Meinerzhagen -  Die Resonanz auf das jüngste Treffen der Gruppe Ü-60 war einmal mehr groß – und das dürfte nicht zuletzt am Thema gelegen haben, das Referent Thorsten Stracke, seines Zeichens Fraktionsvorsitzender der CDU Meinerzhagen, vorbereitet hatte. Gut 50 Gäste verfolgten am Dienstagnachmittag im katholischen Jugendheim an der Kampstraße seine Ausführungen mit der Überschrift „Quo Vadis Meinerzhagen?“.

Dementsprechend versuchte er, den Zuhörer in einer Kombination aus Stichpunkten über die Geschehnisse in der jüngsten Vergangenheit und den derzeitigen Planungen und Aktivitäten, einen Blick in die Zukunft zu ermöglichen.

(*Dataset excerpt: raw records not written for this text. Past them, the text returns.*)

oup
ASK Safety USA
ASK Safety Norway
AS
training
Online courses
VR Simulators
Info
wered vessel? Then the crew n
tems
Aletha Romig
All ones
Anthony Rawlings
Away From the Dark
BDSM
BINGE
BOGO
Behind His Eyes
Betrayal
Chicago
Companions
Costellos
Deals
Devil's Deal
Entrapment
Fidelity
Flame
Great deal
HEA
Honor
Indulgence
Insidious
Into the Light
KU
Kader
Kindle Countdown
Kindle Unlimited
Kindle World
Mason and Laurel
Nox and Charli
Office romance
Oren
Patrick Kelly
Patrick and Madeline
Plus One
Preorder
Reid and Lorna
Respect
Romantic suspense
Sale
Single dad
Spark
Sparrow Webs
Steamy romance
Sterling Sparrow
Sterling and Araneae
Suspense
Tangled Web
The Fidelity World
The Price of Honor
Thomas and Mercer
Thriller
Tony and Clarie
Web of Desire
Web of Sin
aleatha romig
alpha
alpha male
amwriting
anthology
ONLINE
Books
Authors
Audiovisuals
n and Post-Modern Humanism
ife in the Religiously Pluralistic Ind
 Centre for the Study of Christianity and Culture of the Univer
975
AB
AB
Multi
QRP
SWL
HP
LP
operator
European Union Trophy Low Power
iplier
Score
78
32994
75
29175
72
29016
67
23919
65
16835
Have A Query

Zwar gehörte auch die Randbetrachtung der Regionale dazu – unter anderem mit der Umgestaltung des Stadthallenumfeldes –, die Nachnutzung des Hauptschulgebäudes und der Jugendherberge sowie die Finanzlage der Stadt, richtig interessant für viele Teilnehmer wurde es aber erst beim Thema Stadthalle.

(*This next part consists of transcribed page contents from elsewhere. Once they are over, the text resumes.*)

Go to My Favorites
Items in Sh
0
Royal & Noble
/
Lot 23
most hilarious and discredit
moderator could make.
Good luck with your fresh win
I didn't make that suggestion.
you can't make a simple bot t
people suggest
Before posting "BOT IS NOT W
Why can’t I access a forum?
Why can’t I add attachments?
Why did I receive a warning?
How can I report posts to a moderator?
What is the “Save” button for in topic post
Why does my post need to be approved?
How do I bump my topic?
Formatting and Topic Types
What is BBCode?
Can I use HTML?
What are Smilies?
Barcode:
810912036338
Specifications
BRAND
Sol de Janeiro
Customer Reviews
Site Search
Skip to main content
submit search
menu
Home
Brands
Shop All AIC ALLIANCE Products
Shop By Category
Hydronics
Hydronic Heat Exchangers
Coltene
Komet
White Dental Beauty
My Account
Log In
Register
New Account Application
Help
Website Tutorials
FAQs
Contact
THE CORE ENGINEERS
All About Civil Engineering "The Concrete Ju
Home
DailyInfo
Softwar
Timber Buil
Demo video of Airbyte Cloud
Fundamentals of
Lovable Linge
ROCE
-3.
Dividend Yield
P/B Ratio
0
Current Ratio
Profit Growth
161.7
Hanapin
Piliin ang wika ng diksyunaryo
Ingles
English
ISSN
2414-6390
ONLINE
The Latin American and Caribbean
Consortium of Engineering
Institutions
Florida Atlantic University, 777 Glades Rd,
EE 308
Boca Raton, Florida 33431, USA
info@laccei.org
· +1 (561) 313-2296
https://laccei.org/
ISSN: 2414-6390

„Hier muss erstmal mit einem Gerücht aufgeräumt werden: Niemand hat beschlossen, die Stadthalle einfach so abzureißen. Es geht darum, ob aus Ideen Planungen werden dürfen, die die Stadthalle zukunftsfähig machen. Hier darf es keine Denkverbote geben und es muss alles diskutiert werden können in einer sachlichen Art, ohne gleich Schaum vor dem Mund zu bekommen“, erläuterte Thorsten Stracke seinen Zuhörern. Angelehnt an diese Aussage betonte er, „der CDU war und ist es wichtig, diese Entscheidung mit den Bürgern zu treffen. Wir würden niemals gegen die Bürgerschaft Politik machen“.

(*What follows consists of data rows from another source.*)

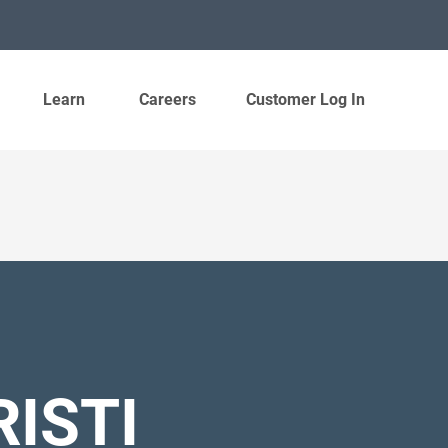
Learn
Careers
Customer Log In
ISTI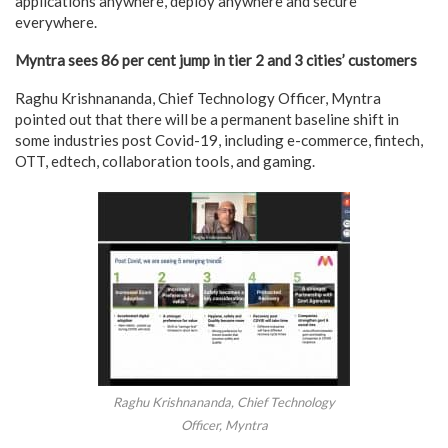
applications anywhere, deploy anywhere and secure
everywhere.
Myntra sees 86 per cent jump in tier 2 and 3 cities’ customers
Raghu Krishnananda, Chief Technology Officer, Myntra
pointed out that there will be a permanent baseline shift in
some industries post Covid-19, including e-commerce, fintech,
OTT, edtech, collaboration tools, and gaming.
Raghu Krishnananda, Chief Technology
Officer, Myntra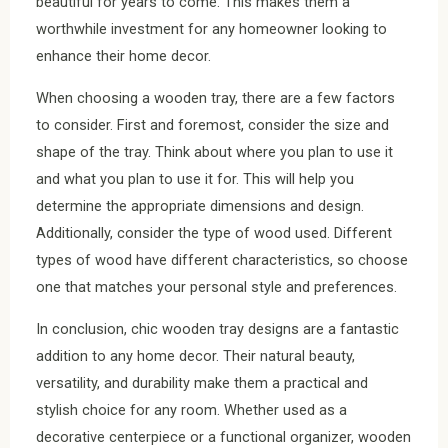
beautiful for years to come. This makes them a
worthwhile investment for any homeowner looking to
enhance their home decor.
When choosing a wooden tray, there are a few factors
to consider. First and foremost, consider the size and
shape of the tray. Think about where you plan to use it
and what you plan to use it for. This will help you
determine the appropriate dimensions and design.
Additionally, consider the type of wood used. Different
types of wood have different characteristics, so choose
one that matches your personal style and preferences.
In conclusion, chic wooden tray designs are a fantastic
addition to any home decor. Their natural beauty,
versatility, and durability make them a practical and
stylish choice for any room. Whether used as a
decorative centerpiece or a functional organizer, wooden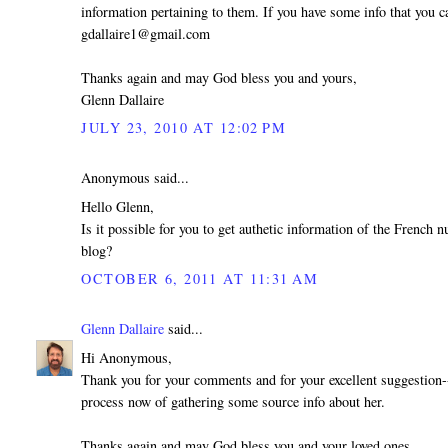
information pertaining to them. If you have some info that you ca
gdallaire1@gmail.com
Thanks again and may God bless you and yours,
Glenn Dallaire
JULY 23, 2010 AT 12:02 PM
Anonymous said...
Hello Glenn,
Is it possible for you to get authetic information of the French
blog?
OCTOBER 6, 2011 AT 11:31 AM
Glenn Dallaire
said...
Hi Anonymous,
Thank you for your comments and for your excellent suggestion--
process now of gathering some source info about her.
Thanks again and may God bless you and your loved ones,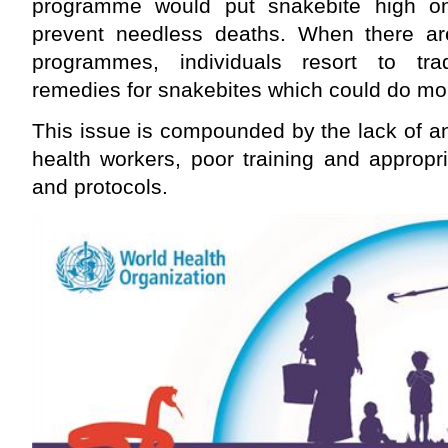
programme would put snakebite high o
prevent needless deaths. When there are
programmes, individuals resort to trad
remedies for snakebites which could do mo
This issue is compounded by the lack of 
health workers, poor training and appropr
and protocols.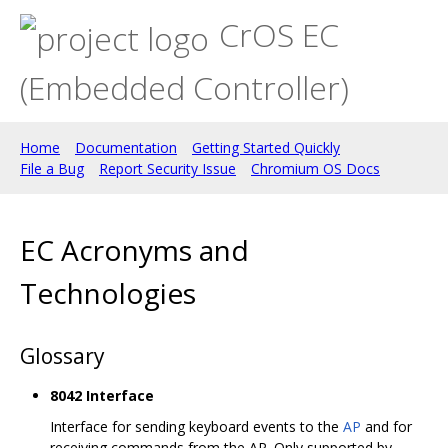
CrOS EC
(Embedded Controller)
Home
Documentation
Getting Started Quickly
File a Bug
Report Security Issue
Chromium OS Docs
EC Acronyms and
Technologies
Glossary
8042 Interface
Interface for sending keyboard events to the
AP
and for
receiving commands from the AP. Only supported by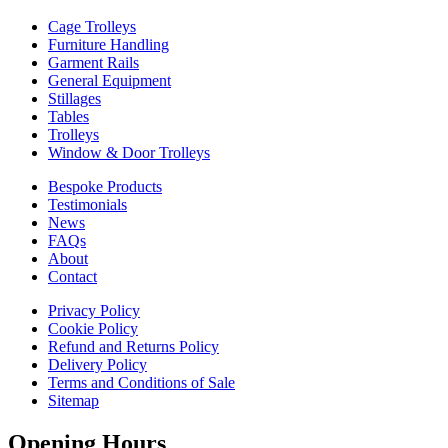
Cage Trolleys
Furniture Handling
Garment Rails
General Equipment
Stillages
Tables
Trolleys
Window & Door Trolleys
Bespoke Products
Testimonials
News
FAQs
About
Contact
Privacy Policy
Cookie Policy
Refund and Returns Policy
Delivery Policy
Terms and Conditions of Sale
Sitemap
Opening Hours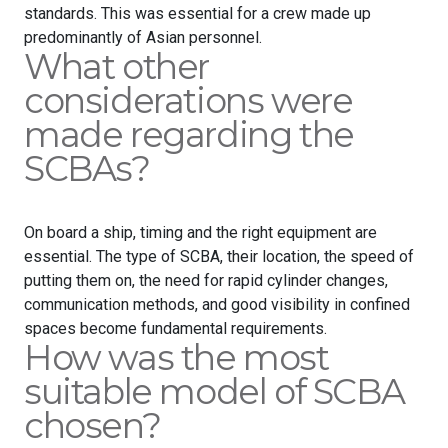
standards. This was essential for a crew made up
predominantly of Asian personnel.
What other
considerations were
made regarding the
SCBAs?
On board a ship, timing and the right equipment are
essential. The type of SCBA, their location, the speed of
putting them on, the need for rapid cylinder changes,
communication methods, and good visibility in confined
spaces become fundamental requirements.
How was the most
suitable model of SCBA
chosen?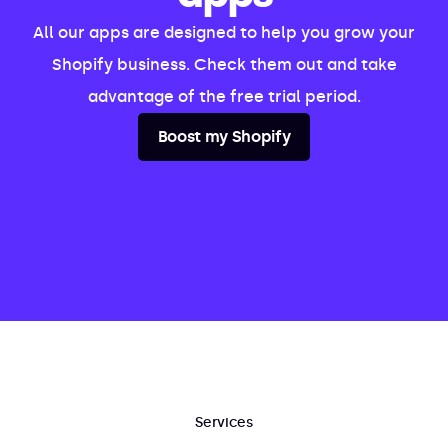
All our apps are designed to help you grow your
Shopify business. Check them out and take
advantage of the free trial period.
Boost my Shopify
Services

Fachbereichsleiter Jürgen Tischbiereck übernahm im Anschluss den Part der strukturierten Darstellung der Fakten zum Thema Stadthalle. Deutlich war dabei seine Aussage, es dürfe nicht die Aufgabe einer geordneten Stadtentwicklung sein, die Dinge auf sich zukommen zu lassen. Vielmehr sei es die Aufgabe der Verantwortlichen, über Zukunftsprojekte nachzudenken. „Spätestens die Arbeiten am Stadthallenumfeld haben bei potenziellen Investoren das Interesse an dem Stadthallenareal geweckt. Nicht zuletzt, weil in vorangegangenen Untersuchungen der Einzelhandelsstruktur Bedarfe und Defizite ermittelt wurden“, sagte Tischbiereck. Zur möglichen „Befriedigung“ dieser Interessen oder einer anderweitigen Entwicklung sei aber nicht zwingend der Abriss der Stadthalle erforderlich.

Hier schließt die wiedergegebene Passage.